In Cisco DFA, configuration profile templates and instantiating the profiles on a leaf switch provide network automation. The templates are extended to support services in Cisco DFA. The profile templates are packaged in Cisco Prime DCNM for the services orchestrator. The table below includes a list of profile templates that are available for Cisco DFA services. It is important that you select the correct profile to orchestrate and automate services in the Cisco DFA fabric.

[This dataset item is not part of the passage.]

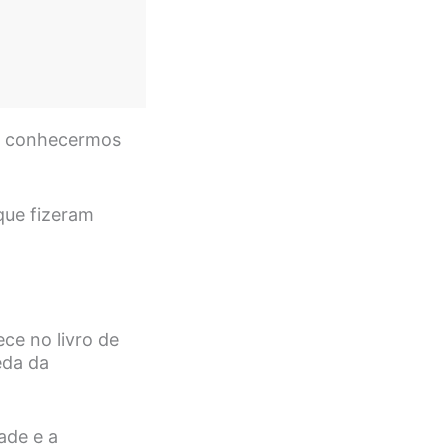
ra conhecermos
que fizeram
ce no livro de
eda da
ade e a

Table 2 Cisco Templates for Services Support
Service Network Routing Service Profile

Edge Firewall

Host Network

N/A

defaultUniversalTfProfile

Edge Firewall

Static

serviceNetworkUniversalTfStaticRoutingProfile

Dynamic

serviceNetworkUniversalDynamicRoutingESProfile

Tenant External Service Network

Static

externalNetworkUniversalTfStaticRoutingESProfile

Dynamic

externalNetworkUniversalDynamicRoutingESProfile

Service Node as Router/Default Gateway

Host Network

N/A

defaultNetworkL2Profile

For NSC Adapter installation information, see the Cisco DCNM 7.1 OVA Installation Guide.

OpenStack for Cisco DFA

OpenStack creates a human and machine-accessible service for managing the entire life cycle of the infrastructure and applications within OpenStack clouds. The technology consists of a series of inter-related projects that control pools of processing, storage, and networking resources throughout a data center that can be managed or provisioned through a web-based dashboard, command line tools, a RESTful application programming interface (API), or Python scripts based on OpenStack Python SDK.

The OpenStack for Cisco DFA software is an application-level enabler that works with the latest Juno release. OpenStack for Cisco DFA provides orchestration of the cloud that is enabled by Cisco DFA. OpenStack for Cisco DFA provides orchestration of the cloud that is enabled by Cisco DFA.

Users can choose to install OpenStack using their preferred mechanism on their chosen target servers. After the OpenStack installation, the lightweight DFA enabler installation will make the OpenStack DFA ready. The enabler will work with the Juno OpenStack release and will be qualified for prior releases (such as Icehouse) as well.

In the diagram below, OpenStack control and compute nodes are connected together after the generic OpenStack installation is finished. The compute nodes (DC servers of user choice) are connected to the leaf switches. DCNM and OpenStack control node needs to be connected using an IP network.
Figure 3. Sample Topology



For information about Open Source used in OpenStack for Cisco DFA 2.0, see the Open Source used in OpenStack for Cisco DFA 2.0 document.